986-ALBUM DE JEAN WALBURG DE BRAY, "PRINCIPAUTÉ DE MONACO", VERS 1875






DERNIÈRE MISE À JOUR DE CET ARTICLE : 08/02/2024




PRÉSENTATION

Voici un petit album anonyme et non daté, au format à l'italienne, qui présente en couverture, sur fond de percaline bleue, un titre, "Principauté de Monaco", et les armoiries correspondantes en lettres dorées. 

Il mesure 20,2 x 13,9 x 0,9 cm et est constitué de 12 pages en accordéon (Leporello) de 19 x 12,6 cm, recevant chacune un tirage albuminé de 14,9x9,3 cm. 
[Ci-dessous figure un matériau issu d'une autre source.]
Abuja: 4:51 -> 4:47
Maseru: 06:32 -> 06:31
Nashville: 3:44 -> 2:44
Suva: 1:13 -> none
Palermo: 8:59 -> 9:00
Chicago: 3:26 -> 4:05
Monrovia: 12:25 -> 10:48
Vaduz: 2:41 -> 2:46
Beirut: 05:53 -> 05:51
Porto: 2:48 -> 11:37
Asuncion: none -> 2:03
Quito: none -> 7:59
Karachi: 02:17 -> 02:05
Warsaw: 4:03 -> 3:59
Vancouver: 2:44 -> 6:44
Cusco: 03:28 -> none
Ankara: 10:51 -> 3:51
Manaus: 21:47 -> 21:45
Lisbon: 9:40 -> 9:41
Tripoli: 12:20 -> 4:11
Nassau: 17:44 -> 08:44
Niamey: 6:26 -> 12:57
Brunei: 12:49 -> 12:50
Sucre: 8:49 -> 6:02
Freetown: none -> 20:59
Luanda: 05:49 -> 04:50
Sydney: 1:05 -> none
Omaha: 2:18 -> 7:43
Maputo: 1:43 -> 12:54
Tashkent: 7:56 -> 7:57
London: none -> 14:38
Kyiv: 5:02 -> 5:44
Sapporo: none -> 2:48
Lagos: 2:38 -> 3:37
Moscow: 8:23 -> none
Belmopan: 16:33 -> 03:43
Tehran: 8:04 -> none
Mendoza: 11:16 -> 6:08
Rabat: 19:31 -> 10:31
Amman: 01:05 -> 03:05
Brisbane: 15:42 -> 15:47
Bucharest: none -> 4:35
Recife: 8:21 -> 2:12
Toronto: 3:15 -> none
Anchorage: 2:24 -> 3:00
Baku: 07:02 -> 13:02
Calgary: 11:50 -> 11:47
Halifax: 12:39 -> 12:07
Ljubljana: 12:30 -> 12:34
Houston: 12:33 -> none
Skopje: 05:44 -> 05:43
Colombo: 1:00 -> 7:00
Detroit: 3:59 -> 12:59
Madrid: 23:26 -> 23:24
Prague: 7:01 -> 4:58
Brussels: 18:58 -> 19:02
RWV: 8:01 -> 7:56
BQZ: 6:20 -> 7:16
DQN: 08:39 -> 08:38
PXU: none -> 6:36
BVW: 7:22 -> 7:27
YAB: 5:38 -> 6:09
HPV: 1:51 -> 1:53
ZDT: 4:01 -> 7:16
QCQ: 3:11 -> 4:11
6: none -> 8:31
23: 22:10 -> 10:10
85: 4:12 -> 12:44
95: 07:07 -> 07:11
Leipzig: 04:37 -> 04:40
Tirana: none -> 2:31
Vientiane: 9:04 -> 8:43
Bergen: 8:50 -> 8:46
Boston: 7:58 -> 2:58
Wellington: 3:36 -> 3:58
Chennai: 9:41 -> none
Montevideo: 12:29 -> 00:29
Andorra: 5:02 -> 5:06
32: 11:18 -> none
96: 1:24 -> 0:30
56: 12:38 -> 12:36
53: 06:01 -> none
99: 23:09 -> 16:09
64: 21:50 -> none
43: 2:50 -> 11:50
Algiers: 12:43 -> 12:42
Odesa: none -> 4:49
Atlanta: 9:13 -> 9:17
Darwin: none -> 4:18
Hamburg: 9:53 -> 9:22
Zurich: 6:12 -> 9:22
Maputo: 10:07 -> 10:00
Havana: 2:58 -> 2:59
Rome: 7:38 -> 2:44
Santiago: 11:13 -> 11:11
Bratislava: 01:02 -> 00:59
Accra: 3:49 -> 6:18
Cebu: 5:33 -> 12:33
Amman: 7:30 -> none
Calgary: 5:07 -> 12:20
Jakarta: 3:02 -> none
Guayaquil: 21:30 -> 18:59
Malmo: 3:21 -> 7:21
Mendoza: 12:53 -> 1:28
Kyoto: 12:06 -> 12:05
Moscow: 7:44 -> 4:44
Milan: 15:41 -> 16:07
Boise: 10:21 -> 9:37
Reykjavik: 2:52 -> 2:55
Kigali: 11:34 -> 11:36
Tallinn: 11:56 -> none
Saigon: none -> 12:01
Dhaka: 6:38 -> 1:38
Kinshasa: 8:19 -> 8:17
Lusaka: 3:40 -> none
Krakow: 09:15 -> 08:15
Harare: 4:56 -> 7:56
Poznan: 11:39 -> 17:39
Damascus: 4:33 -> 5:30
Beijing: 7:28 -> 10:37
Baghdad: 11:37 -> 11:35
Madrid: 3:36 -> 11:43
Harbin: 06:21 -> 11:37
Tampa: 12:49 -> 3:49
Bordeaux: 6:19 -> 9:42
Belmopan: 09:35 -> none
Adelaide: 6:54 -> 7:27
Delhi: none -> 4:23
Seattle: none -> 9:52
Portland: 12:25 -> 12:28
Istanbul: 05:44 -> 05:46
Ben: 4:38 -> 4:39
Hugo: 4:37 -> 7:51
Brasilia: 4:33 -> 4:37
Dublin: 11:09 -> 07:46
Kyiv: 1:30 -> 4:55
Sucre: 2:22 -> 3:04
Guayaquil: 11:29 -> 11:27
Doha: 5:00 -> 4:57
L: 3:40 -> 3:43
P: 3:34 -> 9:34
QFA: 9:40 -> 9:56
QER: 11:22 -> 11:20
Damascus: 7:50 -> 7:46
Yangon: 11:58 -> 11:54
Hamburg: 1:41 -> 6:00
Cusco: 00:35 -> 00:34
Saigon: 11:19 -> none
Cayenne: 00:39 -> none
Quatre des vues sont consacrées à Monaco, les huit autres concernant le Casino de Monte-Carlo et ses jardins.

La pâleur des photographies a contraint à retoucher chacune d'entre elles, tant au niveau du contraste que de la netteté.












































ESSAI DE DATATION

L'ensemble des prises de vue de Monaco et Monte-Carlo semble :

- postérieur à 1868, du fait de la présence de la Gare de Monaco (érigée fin 1867-début 1868) dans la Vue Générale de la Principauté (ligne Nice-Monaco ouverte le 19 octobre 1868) et de la présence du "Café Divan" (ouvert début 1868 puis renommé avant 1870, "Café de Paris") dans la vue de la Façade (nord) du Casino de Monte-Carlo (à gauche de la photo, face à l'Hôtel de Paris), 

- postérieur à 1869, du fait de la vue de la Façade (nord) du Casino (modifiée l'été 1869), de la vue de la nouvelle façade de l'Eglise Sainte-Dévote (chapelle restaurée dès l'été 1870 et inaugurée le 25 janvier 1871) et de la présence du "Tir aux Pigeons" du Casino de Monte-Carlo (en travaux dès 1869 et ouvert en novembre 1871) dans la Vue générale de la Principauté et dans la Vue prise de Saint Martin,

- mais antérieur à la réalisation des travaux du Casino entrepris en 1878 (absence de l'Opéra, de son dôme et de ses tours d'entrée - façade sud - et absence du kiosque à musique - terrasse sud).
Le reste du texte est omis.